— Required action —
For this exercise, repeat exactly the lines below starting at the line holding "utilise des" and ending at the line holding "בננות ושעועית.", both included, with no extra lines and no pictures.

— Records for this exercise —
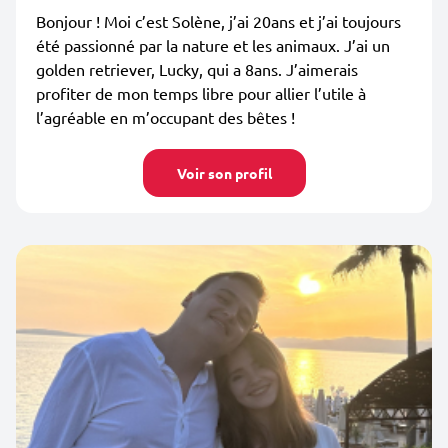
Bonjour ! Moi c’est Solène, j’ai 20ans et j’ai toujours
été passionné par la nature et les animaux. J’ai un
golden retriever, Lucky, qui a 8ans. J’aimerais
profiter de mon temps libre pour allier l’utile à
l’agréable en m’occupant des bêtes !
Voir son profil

--

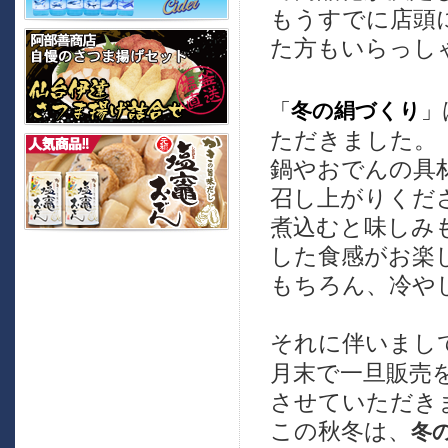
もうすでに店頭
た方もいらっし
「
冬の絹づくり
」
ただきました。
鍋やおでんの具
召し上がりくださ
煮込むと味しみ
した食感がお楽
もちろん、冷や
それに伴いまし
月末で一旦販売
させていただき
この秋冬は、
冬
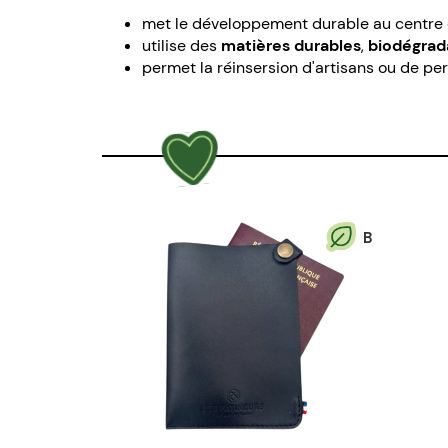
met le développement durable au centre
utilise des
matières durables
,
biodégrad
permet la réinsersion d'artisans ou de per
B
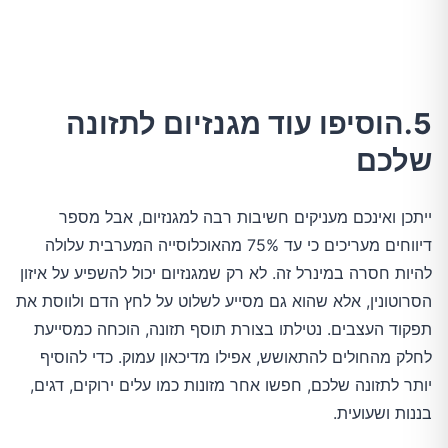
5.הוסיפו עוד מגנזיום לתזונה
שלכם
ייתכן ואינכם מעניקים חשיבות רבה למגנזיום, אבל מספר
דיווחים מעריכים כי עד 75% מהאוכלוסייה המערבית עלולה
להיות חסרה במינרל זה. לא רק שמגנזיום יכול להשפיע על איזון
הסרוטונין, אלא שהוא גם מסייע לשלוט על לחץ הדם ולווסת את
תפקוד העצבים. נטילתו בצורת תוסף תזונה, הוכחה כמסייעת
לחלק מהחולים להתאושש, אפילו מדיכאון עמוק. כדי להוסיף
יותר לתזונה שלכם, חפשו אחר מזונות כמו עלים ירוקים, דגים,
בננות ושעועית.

— Output for this task —
utilise des
matières durables
,
biodégrad
permet la réinsersion d'artisans ou de per
B
5.הוסיפו עוד מגנזיום לתזונה
שלכם
ייתכן ואינכם מעניקים חשיבות רבה למגנזיום, אבל מספר
דיווחים מעריכים כי עד 75% מהאוכלוסייה המערבית עלולה
להיות חסרה במינרל זה. לא רק שמגנזיום יכול להשפיע על איזון
הסרוטונין, אלא שהוא גם מסייע לשלוט על לחץ הדם ולווסת את
תפקוד העצבים. נטילתו בצורת תוסף תזונה, הוכחה כמסייעת
לחלק מהחולים להתאושש, אפילו מדיכאון עמוק. כדי להוסיף
יותר לתזונה שלכם, חפשו אחר מזונות כמו עלים ירוקים, דגים,
בננות ושעועית.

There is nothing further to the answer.